Remarks in Chelsea
Wednesday, October 30, 2013

I have spoken often over the past several years about how we support public schools and close the achievement gap, how we expand quality, affordable health care and control costs, how we stimulate innovative industries, how we rebuild our roads, rails and bridges.  Over and over again, I have stressed the importance of investing in education, innovation and infrastructure, because doing so is a winning strategy for growth.  That’s all about “how.”

As we look ahead, let’s remember why growth matters.  For me, it’s all about opportunity.

The opportunity to build a better life for ourselves and our

families is what drives most of us in this room.  Positioning our state to succeed in the 21st century and giving our children and grandchildren the opportunity to succeed is our generational responsibility.  Meeting that responsibility by expanding opportunity for people all over Massachusetts is why I wanted this job in the first place.
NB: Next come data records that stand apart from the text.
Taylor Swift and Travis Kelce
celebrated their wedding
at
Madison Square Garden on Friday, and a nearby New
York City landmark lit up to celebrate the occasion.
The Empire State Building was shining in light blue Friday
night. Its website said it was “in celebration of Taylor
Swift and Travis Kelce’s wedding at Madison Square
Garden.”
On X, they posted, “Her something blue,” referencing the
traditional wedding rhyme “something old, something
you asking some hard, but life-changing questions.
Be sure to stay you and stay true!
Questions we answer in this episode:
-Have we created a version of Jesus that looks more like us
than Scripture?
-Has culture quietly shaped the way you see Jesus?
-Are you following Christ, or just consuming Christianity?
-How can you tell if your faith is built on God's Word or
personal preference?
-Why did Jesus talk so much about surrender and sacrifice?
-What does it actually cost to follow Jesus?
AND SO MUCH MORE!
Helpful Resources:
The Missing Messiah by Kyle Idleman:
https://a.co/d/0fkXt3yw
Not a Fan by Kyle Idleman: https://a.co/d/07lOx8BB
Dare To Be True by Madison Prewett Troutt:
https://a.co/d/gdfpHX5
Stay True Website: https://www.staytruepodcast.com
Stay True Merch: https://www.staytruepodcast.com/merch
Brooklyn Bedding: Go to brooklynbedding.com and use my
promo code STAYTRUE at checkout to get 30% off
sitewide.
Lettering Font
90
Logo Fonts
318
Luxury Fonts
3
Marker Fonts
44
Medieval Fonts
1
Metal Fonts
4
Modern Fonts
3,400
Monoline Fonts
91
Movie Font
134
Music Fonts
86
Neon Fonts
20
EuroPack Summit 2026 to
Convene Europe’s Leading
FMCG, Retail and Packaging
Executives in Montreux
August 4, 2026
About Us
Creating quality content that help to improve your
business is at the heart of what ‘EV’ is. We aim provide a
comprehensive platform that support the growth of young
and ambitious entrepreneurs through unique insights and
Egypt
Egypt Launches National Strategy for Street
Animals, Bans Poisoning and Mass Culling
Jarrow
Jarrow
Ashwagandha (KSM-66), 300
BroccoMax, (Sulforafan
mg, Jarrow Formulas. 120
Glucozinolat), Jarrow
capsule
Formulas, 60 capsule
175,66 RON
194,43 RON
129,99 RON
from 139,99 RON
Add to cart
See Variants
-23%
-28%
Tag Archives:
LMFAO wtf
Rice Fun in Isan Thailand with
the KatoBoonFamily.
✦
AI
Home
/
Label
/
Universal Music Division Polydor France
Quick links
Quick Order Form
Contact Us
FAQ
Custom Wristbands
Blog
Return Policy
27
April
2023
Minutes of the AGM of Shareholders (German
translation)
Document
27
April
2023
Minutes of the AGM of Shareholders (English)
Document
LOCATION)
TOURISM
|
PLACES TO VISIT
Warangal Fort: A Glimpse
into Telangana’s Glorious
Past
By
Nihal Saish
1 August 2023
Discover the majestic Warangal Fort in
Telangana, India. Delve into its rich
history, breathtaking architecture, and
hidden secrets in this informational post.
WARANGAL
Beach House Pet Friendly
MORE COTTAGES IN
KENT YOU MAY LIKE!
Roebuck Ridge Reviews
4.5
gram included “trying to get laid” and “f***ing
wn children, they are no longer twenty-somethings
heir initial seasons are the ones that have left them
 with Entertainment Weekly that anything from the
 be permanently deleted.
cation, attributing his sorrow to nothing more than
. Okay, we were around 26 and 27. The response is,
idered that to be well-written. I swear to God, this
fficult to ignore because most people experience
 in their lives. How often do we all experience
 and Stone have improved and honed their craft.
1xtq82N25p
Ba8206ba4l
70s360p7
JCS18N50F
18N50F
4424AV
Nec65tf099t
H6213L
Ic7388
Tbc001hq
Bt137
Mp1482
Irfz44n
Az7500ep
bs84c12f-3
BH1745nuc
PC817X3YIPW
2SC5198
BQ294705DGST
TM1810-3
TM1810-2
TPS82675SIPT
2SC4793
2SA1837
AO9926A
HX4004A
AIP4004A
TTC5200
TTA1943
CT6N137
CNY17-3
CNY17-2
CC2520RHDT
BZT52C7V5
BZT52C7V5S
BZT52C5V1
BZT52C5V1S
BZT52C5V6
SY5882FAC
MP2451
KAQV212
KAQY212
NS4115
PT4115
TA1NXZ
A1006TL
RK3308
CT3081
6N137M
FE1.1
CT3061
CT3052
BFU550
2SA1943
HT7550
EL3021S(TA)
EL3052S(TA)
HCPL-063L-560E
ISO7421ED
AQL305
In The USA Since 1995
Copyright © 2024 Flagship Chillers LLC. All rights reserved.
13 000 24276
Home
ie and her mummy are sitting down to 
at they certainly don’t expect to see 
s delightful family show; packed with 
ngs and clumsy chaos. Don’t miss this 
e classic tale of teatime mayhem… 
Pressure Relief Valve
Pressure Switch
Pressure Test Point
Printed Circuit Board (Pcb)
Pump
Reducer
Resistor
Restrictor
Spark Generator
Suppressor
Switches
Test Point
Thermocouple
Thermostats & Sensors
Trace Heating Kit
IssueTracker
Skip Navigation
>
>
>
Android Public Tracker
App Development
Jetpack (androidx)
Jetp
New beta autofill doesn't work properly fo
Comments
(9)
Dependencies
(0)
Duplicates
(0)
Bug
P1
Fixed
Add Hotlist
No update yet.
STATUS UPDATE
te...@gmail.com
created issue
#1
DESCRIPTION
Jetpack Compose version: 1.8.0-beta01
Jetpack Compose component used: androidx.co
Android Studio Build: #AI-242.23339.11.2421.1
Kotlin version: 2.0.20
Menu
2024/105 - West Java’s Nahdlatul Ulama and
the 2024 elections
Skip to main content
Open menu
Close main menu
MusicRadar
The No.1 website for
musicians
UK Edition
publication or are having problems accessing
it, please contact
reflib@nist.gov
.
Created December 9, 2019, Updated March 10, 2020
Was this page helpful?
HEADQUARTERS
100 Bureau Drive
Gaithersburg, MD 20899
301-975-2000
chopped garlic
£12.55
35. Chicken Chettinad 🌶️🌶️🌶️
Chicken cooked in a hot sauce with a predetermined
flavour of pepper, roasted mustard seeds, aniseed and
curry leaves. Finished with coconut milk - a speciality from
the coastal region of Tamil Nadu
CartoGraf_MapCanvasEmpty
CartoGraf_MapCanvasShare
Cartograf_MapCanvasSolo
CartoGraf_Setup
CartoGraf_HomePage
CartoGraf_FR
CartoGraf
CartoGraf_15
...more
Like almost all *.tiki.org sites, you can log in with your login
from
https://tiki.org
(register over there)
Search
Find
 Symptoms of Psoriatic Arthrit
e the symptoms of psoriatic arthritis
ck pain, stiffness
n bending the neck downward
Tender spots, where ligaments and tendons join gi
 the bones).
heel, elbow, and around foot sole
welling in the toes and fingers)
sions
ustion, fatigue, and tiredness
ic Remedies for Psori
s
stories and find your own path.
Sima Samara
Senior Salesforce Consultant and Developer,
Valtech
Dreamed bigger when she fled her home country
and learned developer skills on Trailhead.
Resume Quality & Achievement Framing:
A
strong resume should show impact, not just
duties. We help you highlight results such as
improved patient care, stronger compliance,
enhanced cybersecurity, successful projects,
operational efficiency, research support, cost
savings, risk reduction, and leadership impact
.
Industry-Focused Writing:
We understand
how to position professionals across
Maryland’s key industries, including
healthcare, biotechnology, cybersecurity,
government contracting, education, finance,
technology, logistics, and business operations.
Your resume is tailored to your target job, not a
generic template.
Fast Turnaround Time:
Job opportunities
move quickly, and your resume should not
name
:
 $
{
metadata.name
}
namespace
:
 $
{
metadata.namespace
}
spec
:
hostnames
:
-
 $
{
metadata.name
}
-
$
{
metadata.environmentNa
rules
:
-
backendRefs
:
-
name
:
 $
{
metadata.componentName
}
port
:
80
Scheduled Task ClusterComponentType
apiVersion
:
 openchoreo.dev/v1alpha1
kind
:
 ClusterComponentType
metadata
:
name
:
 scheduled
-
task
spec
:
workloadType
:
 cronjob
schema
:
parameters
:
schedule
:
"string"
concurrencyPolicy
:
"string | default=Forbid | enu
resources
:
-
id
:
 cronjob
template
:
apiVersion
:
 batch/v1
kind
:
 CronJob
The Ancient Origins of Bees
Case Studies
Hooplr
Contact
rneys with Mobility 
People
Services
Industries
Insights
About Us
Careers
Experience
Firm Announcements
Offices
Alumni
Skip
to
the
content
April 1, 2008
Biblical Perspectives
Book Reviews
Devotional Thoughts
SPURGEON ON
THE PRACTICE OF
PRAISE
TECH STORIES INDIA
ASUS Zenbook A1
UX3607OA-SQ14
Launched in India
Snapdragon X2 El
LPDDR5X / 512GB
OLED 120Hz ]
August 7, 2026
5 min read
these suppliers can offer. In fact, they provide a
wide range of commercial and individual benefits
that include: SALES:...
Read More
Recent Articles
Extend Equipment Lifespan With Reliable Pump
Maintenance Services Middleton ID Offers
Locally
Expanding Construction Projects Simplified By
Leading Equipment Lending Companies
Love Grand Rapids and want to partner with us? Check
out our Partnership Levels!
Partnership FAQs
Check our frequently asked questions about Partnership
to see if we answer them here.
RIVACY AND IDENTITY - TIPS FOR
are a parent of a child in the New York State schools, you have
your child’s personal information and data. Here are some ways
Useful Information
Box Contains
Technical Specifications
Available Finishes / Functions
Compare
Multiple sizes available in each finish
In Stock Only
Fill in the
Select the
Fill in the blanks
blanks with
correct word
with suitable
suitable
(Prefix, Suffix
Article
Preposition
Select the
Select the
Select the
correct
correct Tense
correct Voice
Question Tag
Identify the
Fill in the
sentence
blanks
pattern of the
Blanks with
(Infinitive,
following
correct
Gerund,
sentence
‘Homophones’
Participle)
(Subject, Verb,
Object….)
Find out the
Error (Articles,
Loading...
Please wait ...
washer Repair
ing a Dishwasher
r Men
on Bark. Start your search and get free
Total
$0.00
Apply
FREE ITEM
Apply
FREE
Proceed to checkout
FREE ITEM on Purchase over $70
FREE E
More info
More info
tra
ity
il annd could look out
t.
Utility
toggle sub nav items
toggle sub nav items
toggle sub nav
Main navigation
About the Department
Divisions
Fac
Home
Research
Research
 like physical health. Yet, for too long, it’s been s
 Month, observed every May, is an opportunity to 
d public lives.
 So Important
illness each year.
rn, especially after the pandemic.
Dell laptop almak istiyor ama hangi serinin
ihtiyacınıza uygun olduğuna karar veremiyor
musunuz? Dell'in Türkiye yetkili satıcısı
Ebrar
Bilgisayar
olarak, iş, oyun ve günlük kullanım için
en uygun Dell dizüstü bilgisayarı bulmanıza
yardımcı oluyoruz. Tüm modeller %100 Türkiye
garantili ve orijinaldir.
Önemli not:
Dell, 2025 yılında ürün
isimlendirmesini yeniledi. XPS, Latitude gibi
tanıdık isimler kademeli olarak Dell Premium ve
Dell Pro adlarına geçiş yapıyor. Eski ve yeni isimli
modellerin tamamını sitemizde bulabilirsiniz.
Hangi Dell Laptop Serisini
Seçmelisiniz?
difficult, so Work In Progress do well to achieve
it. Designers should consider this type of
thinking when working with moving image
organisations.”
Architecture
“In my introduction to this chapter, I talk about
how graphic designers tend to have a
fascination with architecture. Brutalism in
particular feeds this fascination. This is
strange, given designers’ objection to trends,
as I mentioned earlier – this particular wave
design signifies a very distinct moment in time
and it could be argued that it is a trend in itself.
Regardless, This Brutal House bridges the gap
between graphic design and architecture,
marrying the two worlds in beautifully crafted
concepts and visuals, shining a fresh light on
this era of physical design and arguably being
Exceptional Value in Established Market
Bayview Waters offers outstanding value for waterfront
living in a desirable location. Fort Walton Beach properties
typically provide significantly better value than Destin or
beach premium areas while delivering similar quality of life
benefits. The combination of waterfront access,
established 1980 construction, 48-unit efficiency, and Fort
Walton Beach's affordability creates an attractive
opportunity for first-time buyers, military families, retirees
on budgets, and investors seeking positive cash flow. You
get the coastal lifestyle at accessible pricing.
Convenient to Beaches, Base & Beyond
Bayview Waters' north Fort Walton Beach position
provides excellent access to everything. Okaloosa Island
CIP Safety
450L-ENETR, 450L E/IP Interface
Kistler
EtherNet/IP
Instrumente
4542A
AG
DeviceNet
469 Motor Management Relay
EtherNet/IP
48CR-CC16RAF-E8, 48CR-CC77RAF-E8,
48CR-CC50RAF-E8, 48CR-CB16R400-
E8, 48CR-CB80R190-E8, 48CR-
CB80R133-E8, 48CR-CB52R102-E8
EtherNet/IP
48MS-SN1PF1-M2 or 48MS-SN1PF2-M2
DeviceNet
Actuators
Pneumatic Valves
Well, opportunity requires growth.  An expanding economy needs well-prepared and competitive talent.  It needs inventors and innovators and investors.  Opportunity without growth is a zero-sum gain, just a rearranging of the pieces on a checkers board.  Opportunity through economic growth lifts us all.

That growth comes from businesses, large and small.  Business creates jobs, not government.  In my private sector experience, what business wants most from government is a light

touch on regulation and taxes.  So, we eliminated or simplified over 130 unnecessary regulations; reduced the permitting time for state approvals from two years to about 60 days; cut business taxes three times so far; slowed the growth in health care premiums; and much more.  By any reasonable measure, Massachusetts is a more competitive place for business today than it was seven years ago.

Another, larger lesson I learned in the private sector is that growth requires investment.  And to support business growth – and the opportunity that depends on it – government must invest alongside business.

So, for the past seven years, we have invested strategically in education, innovation and infrastructure.

We invest in education because education is our calling card to the world.  With over 300 colleges, universities and research institutions within a 90-minute drive of downtown Boston, education is our most significant resource -- as important to Massachusetts as oil is to Texas and corn is to Iowa.  Meanwhile, the global economy is in the midst of a knowledge explosion – so being educated is how our children and grandchildren will compete.  And we get a great return on those education dollars: a dollar spent on a child’s education before the age of five saves 11 dollars in public spending later.

So, with the Legislature’s help, we funded the public schools at the highest level in our history, even when the bottom was falling out of the budget.  We worked to bring kids off the wait-list into quality early education programs and to make college more affordable.  And we engaged our community colleges in the vital

work of meeting our workforce needs, leveraging our training dollars.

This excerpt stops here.